Miquel Escudero-El Correo
Ni puedo ni debo compartir con mis estudiantes muchas cosas que a mí me interesan, aunque puedan serles provechosas o interesantes. La razón es que me debo al programa de una asignatura, y mi primera misión en mi encargo es ayudarles a que sean competentes en esa materia y, por supuesto, conducirles por la senda del rigor y la agilidad al argüir, estimular su flexibilidad e imaginación. Pienso en las clases que doy y me pregunto qué captan de lo que les digo, para qué les servirá. ¿De qué soy responsable y de qué no? En todo caso, sé que tengo como deber moral hacia ellos poner buena cara y transmitirles esperanza y alegría. Recuerdo la frase de Albert Camus evocando a su abuela materna: «Hay personas que justifican el mundo, que te ayudan a vivir con su sola presencia». Ayudar a vivir es la clave.

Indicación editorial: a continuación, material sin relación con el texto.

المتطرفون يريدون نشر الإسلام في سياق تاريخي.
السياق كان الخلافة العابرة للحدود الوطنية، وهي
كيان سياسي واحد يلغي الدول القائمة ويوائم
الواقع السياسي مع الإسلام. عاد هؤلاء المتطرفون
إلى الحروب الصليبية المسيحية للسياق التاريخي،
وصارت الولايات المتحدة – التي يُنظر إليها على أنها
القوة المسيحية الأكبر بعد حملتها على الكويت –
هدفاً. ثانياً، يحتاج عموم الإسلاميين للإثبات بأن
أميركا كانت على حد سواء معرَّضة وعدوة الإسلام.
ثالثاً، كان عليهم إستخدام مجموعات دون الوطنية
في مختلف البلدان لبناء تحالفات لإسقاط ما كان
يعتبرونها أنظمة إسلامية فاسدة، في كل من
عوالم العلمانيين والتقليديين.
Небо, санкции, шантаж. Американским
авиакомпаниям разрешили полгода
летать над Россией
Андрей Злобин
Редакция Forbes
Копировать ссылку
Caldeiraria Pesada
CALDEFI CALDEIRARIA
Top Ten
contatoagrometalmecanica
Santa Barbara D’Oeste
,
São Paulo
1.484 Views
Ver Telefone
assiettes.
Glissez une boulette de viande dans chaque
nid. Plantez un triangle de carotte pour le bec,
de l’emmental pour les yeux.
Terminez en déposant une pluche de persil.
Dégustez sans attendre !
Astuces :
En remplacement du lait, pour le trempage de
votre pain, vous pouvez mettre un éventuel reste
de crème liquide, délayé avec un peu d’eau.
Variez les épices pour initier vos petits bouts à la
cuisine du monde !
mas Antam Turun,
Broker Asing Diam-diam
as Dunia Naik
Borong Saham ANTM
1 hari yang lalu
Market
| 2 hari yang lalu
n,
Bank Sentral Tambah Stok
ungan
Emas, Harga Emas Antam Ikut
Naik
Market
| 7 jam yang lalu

Son jóvenes y muchos de ellos tienen ya ‘arrugas’ y déficits notables en su formación, como a todos nos pasa. Deben saber que lo sé y que no deben avergonzarse, sino superarse con coraje y decisión. Pienso en la técnica japonesa del ‘kintsugi’ de reparar cerámica sin miedo a que se noten las rajas que tenga, pero añadiéndoles valor al adornarlas con polvo de oro o plata líquida. Hay que transfigurar la existencia con nueva belleza. Estamos llamados a sacar de nosotros lo mejor que podamos en cada circunstancia distinta.
En una calle de Marvão, preciosa villa portuguesa, aparece la inscripción de una frase de Menezes, gobernador de Brasil en el siglo XVII: «Mas, pois triste não sou eu nem no serei nenhum’hora» que podría traducirse: «Ni soy una persona triste, ni lo seré nunca». Es la voluntad de no doblegarse ante la adversidad.